Last week, Samuel Jay Keyser talked about student conflict and read from Chapter 13 of his book, Mens et Mania. This week, Jay reads from Chapter 6: Housemaster, in which he details his experiences as the housemaster of MIT's Senior House. An excerpt from this chapter follows the recording.
I became housemaster of Senior House in 1981. Constantine Simonides was the one who offered me the job. Constantine later became a very close friend and advisor. You might not have predicted that if you had been a fly on the wall when he offered me the job. To put it bluntly, when I became housemaster at Senior House, the dormitory was functioning as a storm drain for the other MIT living groups. All of the difficult students were funneled there. These were students incapable of living harmoniously in the more normal dorms. These were the students who snatched fire extinguishers off the walls and ran down the corridors spraying their housemates' doors...

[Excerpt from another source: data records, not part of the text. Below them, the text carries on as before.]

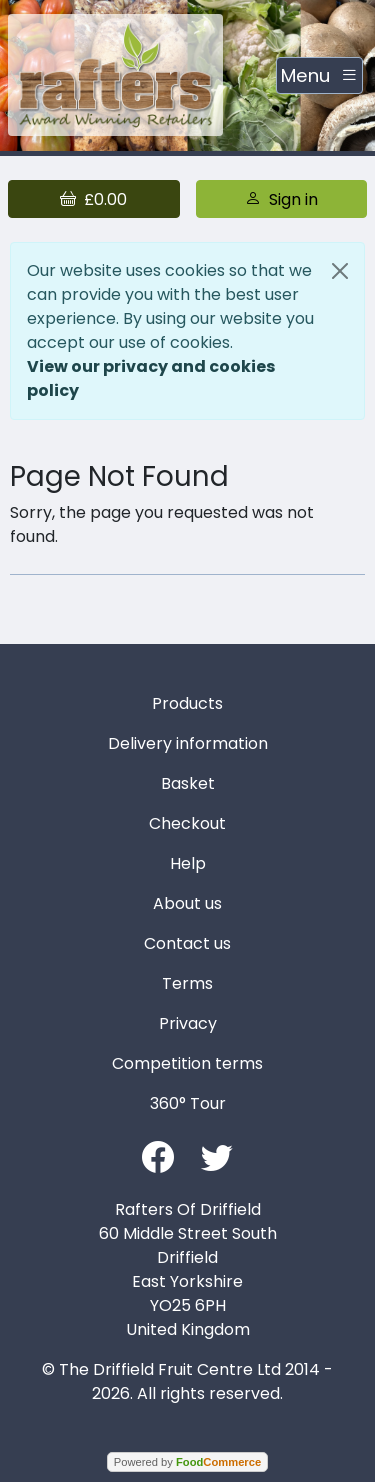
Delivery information (188, 743)
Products (187, 703)
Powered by (187, 1462)
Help (188, 863)
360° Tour (188, 1103)
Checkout (187, 823)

The position is a live-in arrangement, with the housemaster having an apartment located in the dormitory itself. My then wife, Margaret, and I had been residents for less than a week when we were visited by the house president. I remember what he looked like. He had the puffy look of an MIT anti-nerd, someone who worked very hard at his studies, didn't get enough sleep, ate too much pizza, and drank too much beer on the weekends. He had adopted the practiced mien of a hard-bitten leader of the working classes, namely, his fellow antinerds in Senior House. He had thick, black hair and a swarthy complexion. When he came into my apartment, I felt as if I were being boarded by a pirate.

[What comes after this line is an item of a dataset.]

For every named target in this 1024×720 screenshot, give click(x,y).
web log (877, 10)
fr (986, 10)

After a few pleasantries--basically an exchange of names--he came straight to the point.
"Your job as housemaster," he said, "is to stay in this apartment and mind your own business. We'll let you know when we need your help."
"We?" I asked.
"The grease," he said. "The house grease."
This was the name for the Senior House government, all elected grease.
"What kind of help?" I asked.
"We may need you to run interference for us with them," and he jerked his head in a direction that I took to mean the rest of MIT. (This incident helped me begin to understand the role of hacking at MIT, but I'll save that for later as well.)
"I'll do my best to be fair," I said.
He gave me an odd look as if to say, "What the hell has that got to do with it?"